■ WORK TO BE COMPLETED: Everything in the listing below from the line containing "Studio Code Azure" through the line containing "Baserow Budibase Docker" must be repeated exactly; the remaining lines are not wanted.

== DATA FOR REVIEW ==

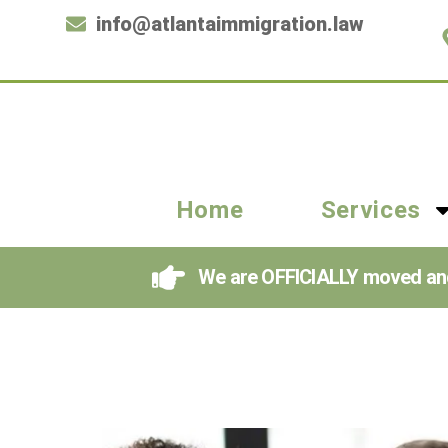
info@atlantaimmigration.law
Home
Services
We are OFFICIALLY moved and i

===
== DATA FOR REVIEW ==

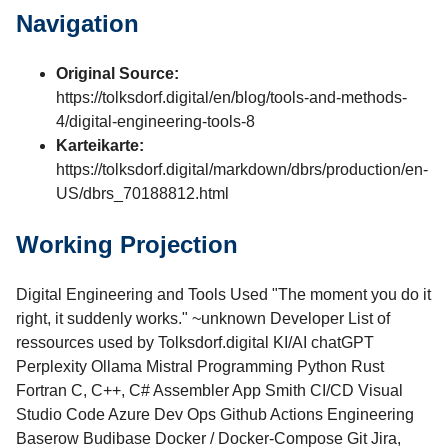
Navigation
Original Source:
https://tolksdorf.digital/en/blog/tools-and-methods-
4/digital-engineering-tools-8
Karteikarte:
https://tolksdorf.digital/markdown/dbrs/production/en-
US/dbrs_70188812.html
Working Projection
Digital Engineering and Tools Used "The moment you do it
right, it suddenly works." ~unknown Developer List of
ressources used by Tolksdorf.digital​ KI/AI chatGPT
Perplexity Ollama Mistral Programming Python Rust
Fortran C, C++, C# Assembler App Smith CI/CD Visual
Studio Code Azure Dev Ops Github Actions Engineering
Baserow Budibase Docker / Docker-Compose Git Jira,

===

■ SOLVED EXERCISE:
Studio Code Azure Dev Ops Github Actions Engineering
Baserow Budibase Docker / Docker-Compose Git Jira,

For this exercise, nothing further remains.